Supplied information
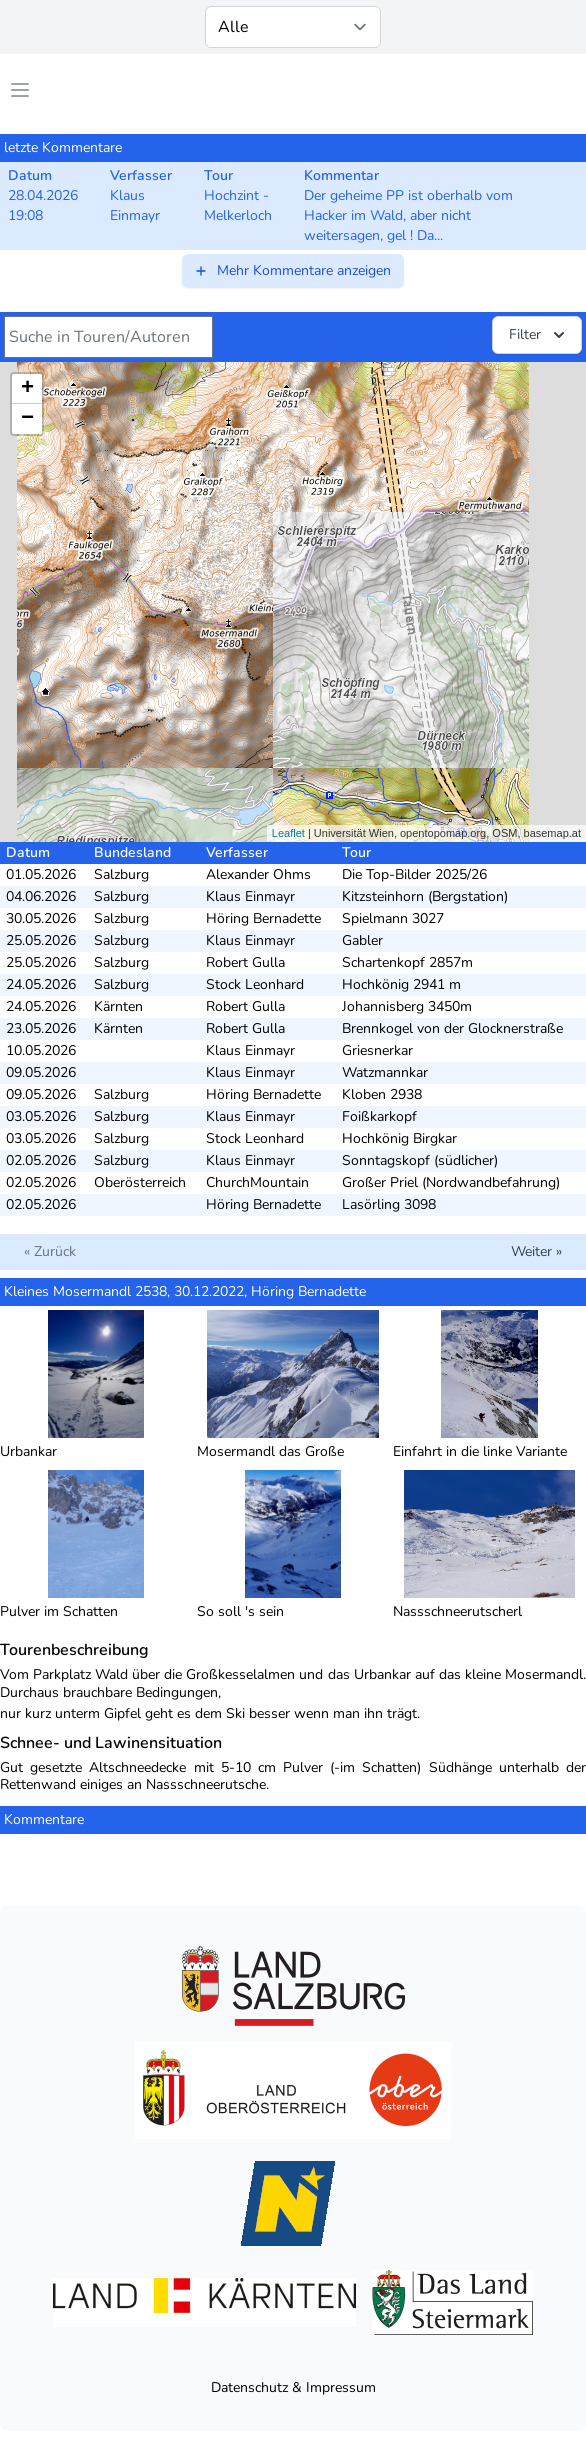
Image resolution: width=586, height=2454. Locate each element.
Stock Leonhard (255, 984)
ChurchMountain (257, 1182)
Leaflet (288, 833)
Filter (539, 335)
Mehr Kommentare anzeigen (292, 270)
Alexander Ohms (258, 874)
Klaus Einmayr (250, 896)
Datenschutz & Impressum (293, 2387)
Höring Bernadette (263, 918)
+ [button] (27, 389)
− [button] (27, 419)
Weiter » (536, 1251)
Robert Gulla (245, 962)
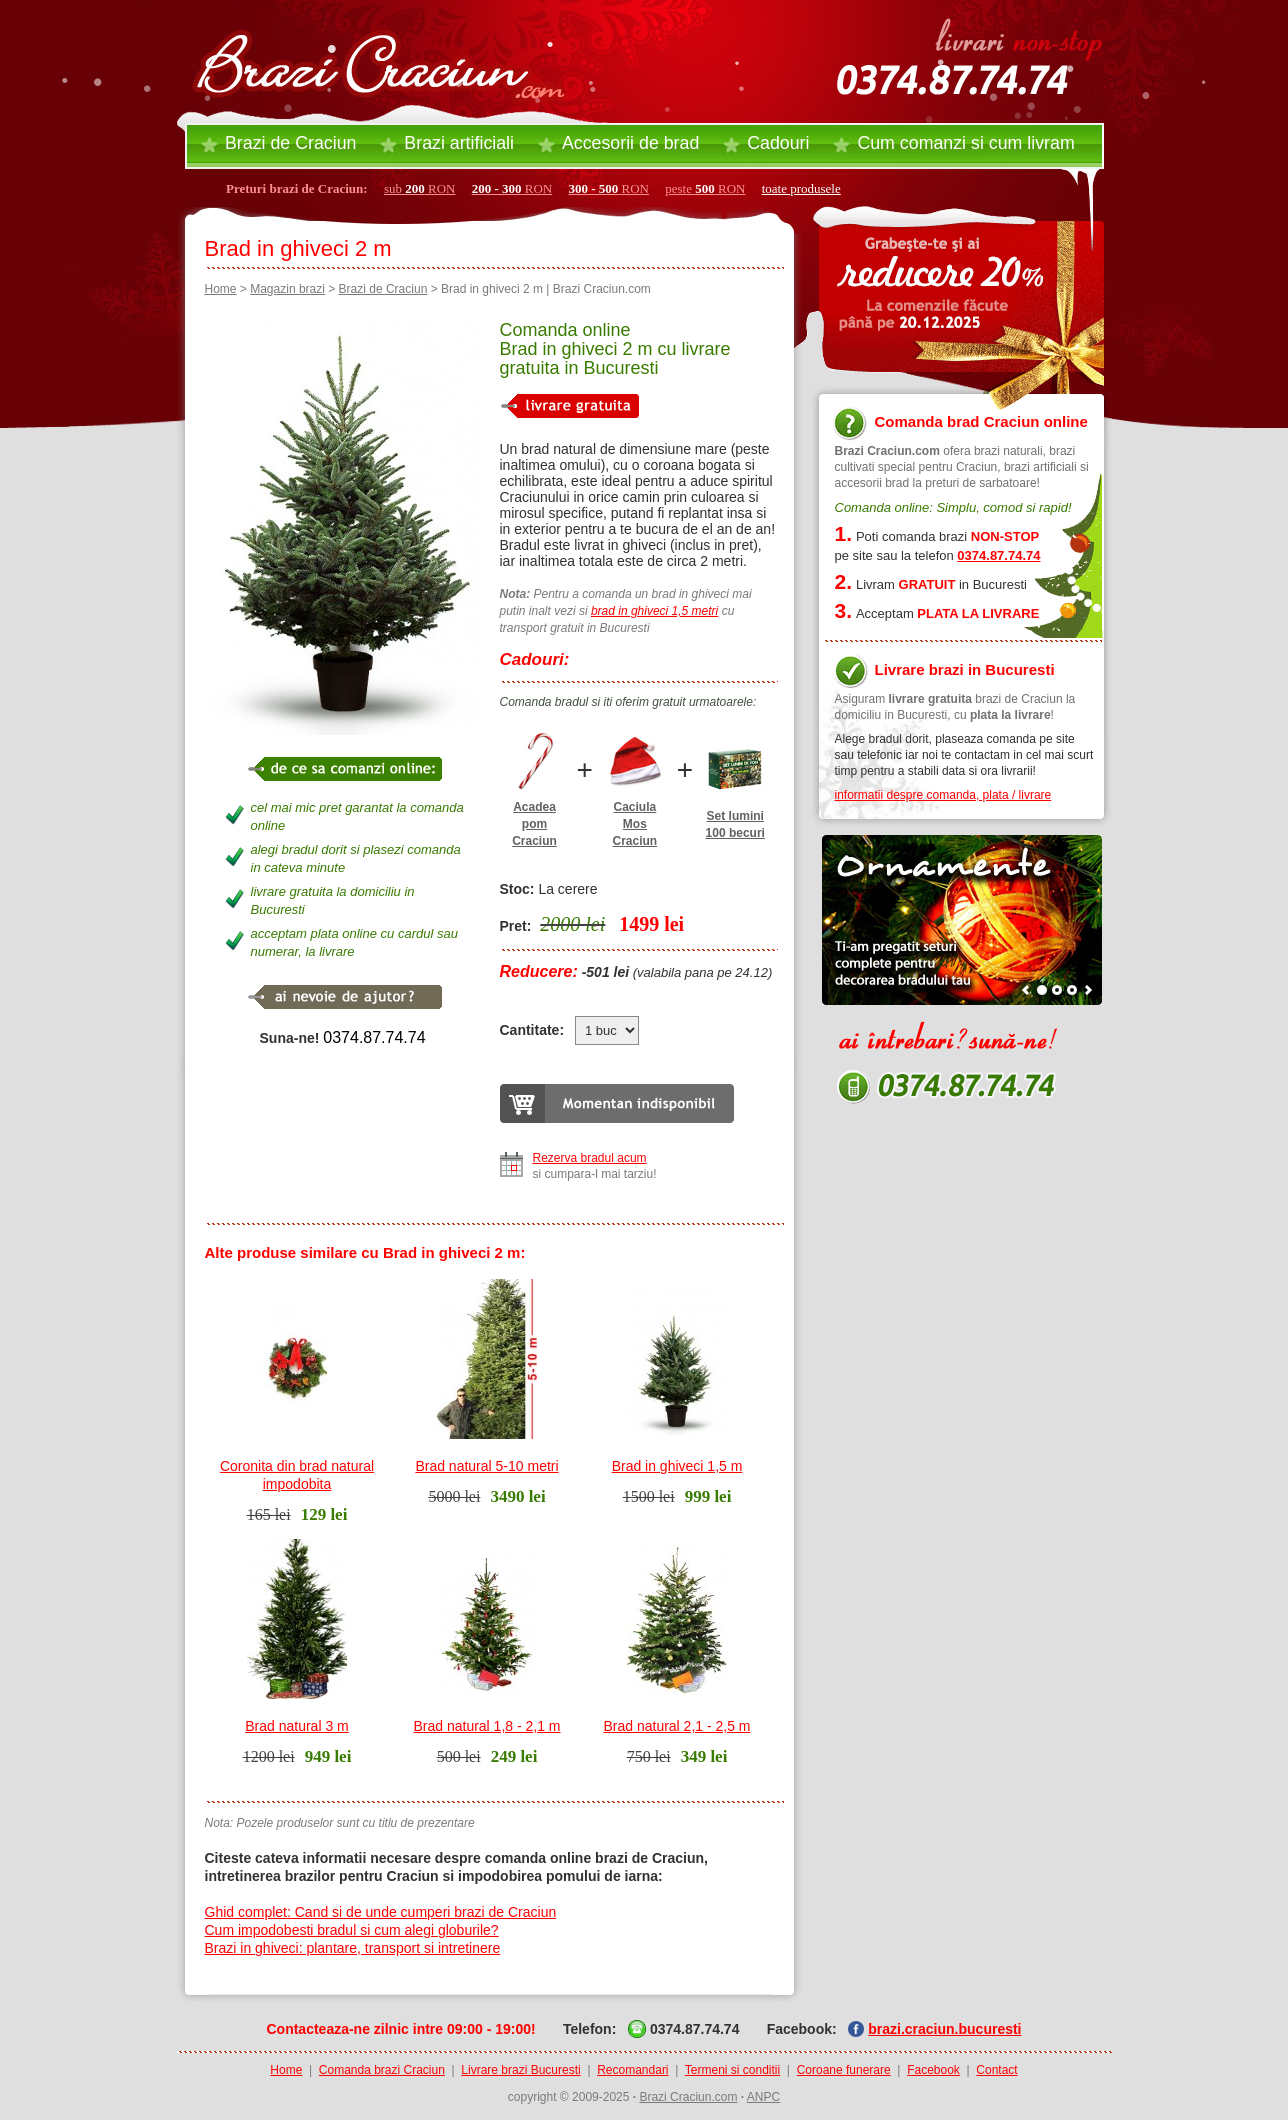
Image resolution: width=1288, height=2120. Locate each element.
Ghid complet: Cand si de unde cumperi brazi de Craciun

Your task
What is wanted is the listing, written out exactly, with each picture removed.

Task solution
Image resolution: width=586, height=2454. Locate each element.
Stock Leonhard (255, 984)
ChurchMountain (257, 1182)
Leaflet (288, 833)
Filter (539, 335)
Mehr Kommentare anzeigen (292, 270)
Alexander Ohms (258, 874)
Klaus Einmayr (250, 896)
Datenschutz & Impressum (293, 2387)
Höring Bernadette (263, 918)
+ [button] (27, 389)
− [button] (27, 419)
Weiter » (536, 1251)
Robert Gulla (245, 962)
Image resolution: width=1288, height=2120. Locate each element.
Ghid complet: Cand si de unde cumperi brazi de Craciun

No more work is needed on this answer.